§ Task brief: Reproduce every entry below exactly, minus the pictures.
[Data for the task Boundary: Start]
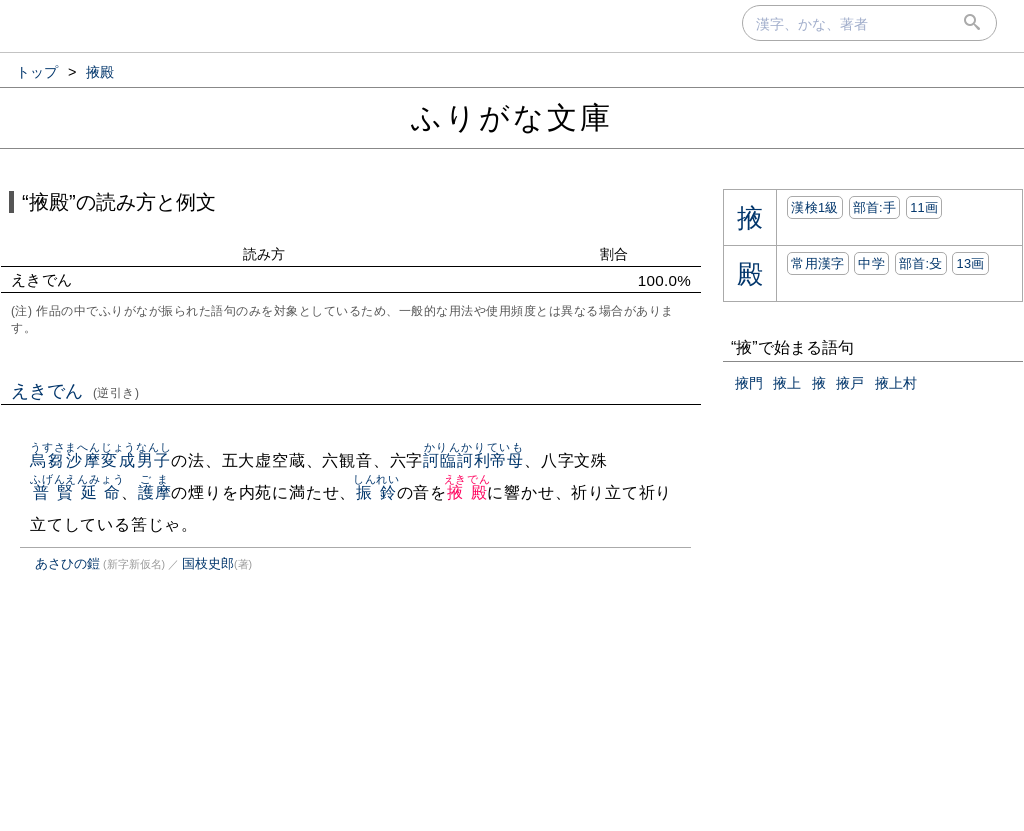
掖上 (787, 383)
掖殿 (467, 492)
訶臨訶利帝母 (473, 460)
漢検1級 (814, 207)
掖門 (749, 383)
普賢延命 (77, 492)
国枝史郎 (208, 563)
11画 (924, 207)
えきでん (75, 391)
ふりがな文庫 (512, 117)
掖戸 (850, 383)
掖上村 (896, 383)
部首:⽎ (921, 263)
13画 (970, 263)
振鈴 (376, 492)
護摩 (155, 492)
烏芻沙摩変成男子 (101, 460)
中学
[Data for the task Boundary: End]
§ Answer box:
掖上 (787, 383)
掖殿 (467, 492)
訶臨訶利帝母 (473, 460)
漢検1級 (814, 207)
掖門 (749, 383)
普賢延命 (77, 492)
国枝史郎 (208, 563)
11画 (924, 207)
えきでん (75, 391)
ふりがな文庫 (512, 117)
掖戸 (850, 383)
掖上村 (896, 383)
部首:⽎ (921, 263)
13画 (970, 263)
振鈴 (376, 492)
護摩 (155, 492)
烏芻沙摩変成男子 (101, 460)
中学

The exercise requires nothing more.